__To do__
Each entry below must be repeated exactly, with pictures left out.

Exercise data Block Start

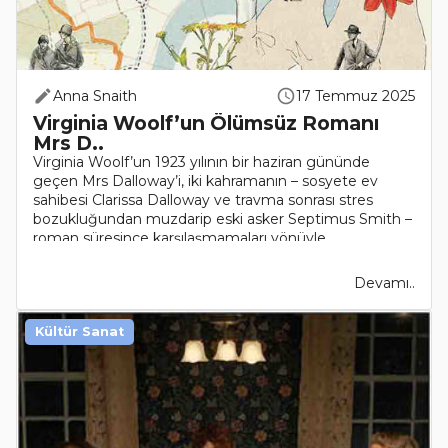
Anna Snaith
17 Temmuz 2025
Virginia Woolf’un Ölümsüz Romanı
Mrs D..
Virginia Woolf’un 1923 yılının bir haziran gününde
geçen Mrs Dalloway’i, iki kahramanın – sosyete ev
sahibesi Clarissa Dalloway ve travma sonrası stres
bozukluğundan muzdarip eski asker Septimus Smith –
roman süresince karşılaşmamaları yönüyle..
Devamı..
Kültür Sanat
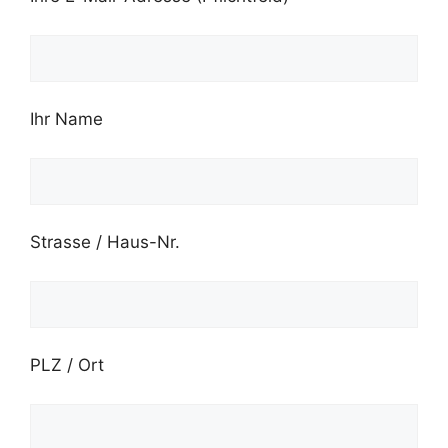
Ihr Name
Strasse / Haus-Nr.
PLZ / Ort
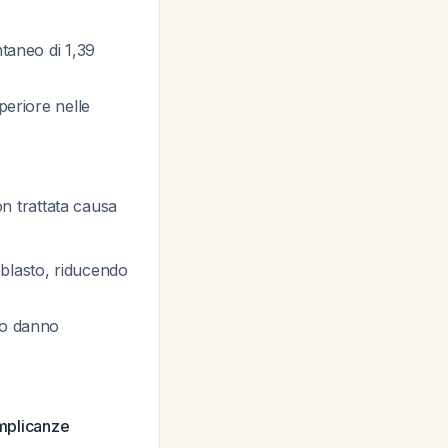
ntaneo di 1,39
periore nelle
on trattata causa
foblasto, riducendo
ndo danno
omplicanze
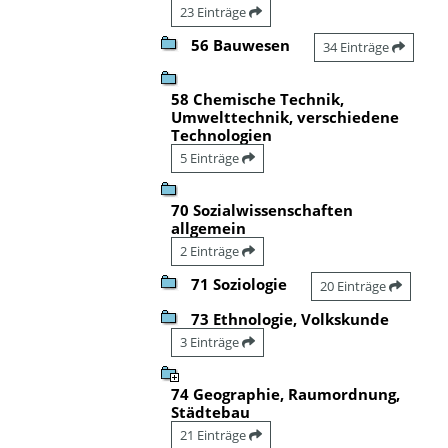
23 Einträge
56 Bauwesen
34 Einträge
58 Chemische Technik,
Umwelttechnik, verschiedene
Technologien
5 Einträge
70 Sozialwissenschaften
allgemein
2 Einträge
71 Soziologie
20 Einträge
73 Ethnologie, Volkskunde
3 Einträge
74 Geographie, Raumordnung,
Städtebau
21 Einträge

Exercise data Block End

__Output for this exercise__
Anna Snaith
17 Temmuz 2025
Virginia Woolf’un Ölümsüz Romanı
Mrs D..
Virginia Woolf’un 1923 yılının bir haziran gününde
geçen Mrs Dalloway’i, iki kahramanın – sosyete ev
sahibesi Clarissa Dalloway ve travma sonrası stres
bozukluğundan muzdarip eski asker Septimus Smith –
roman süresince karşılaşmamaları yönüyle..
Devamı..
Kültür Sanat
Ihr Name
Strasse / Haus-Nr.
PLZ / Ort
ntaneo di 1,39
periore nelle
on trattata causa
foblasto, riducendo
ndo danno
omplicanze
23 Einträge
56 Bauwesen
34 Einträge
58 Chemische Technik,
Umwelttechnik, verschiedene
Technologien
5 Einträge
70 Sozialwissenschaften
allgemein
2 Einträge
71 Soziologie
20 Einträge
73 Ethnologie, Volkskunde
3 Einträge
74 Geographie, Raumordnung,
Städtebau
21 Einträge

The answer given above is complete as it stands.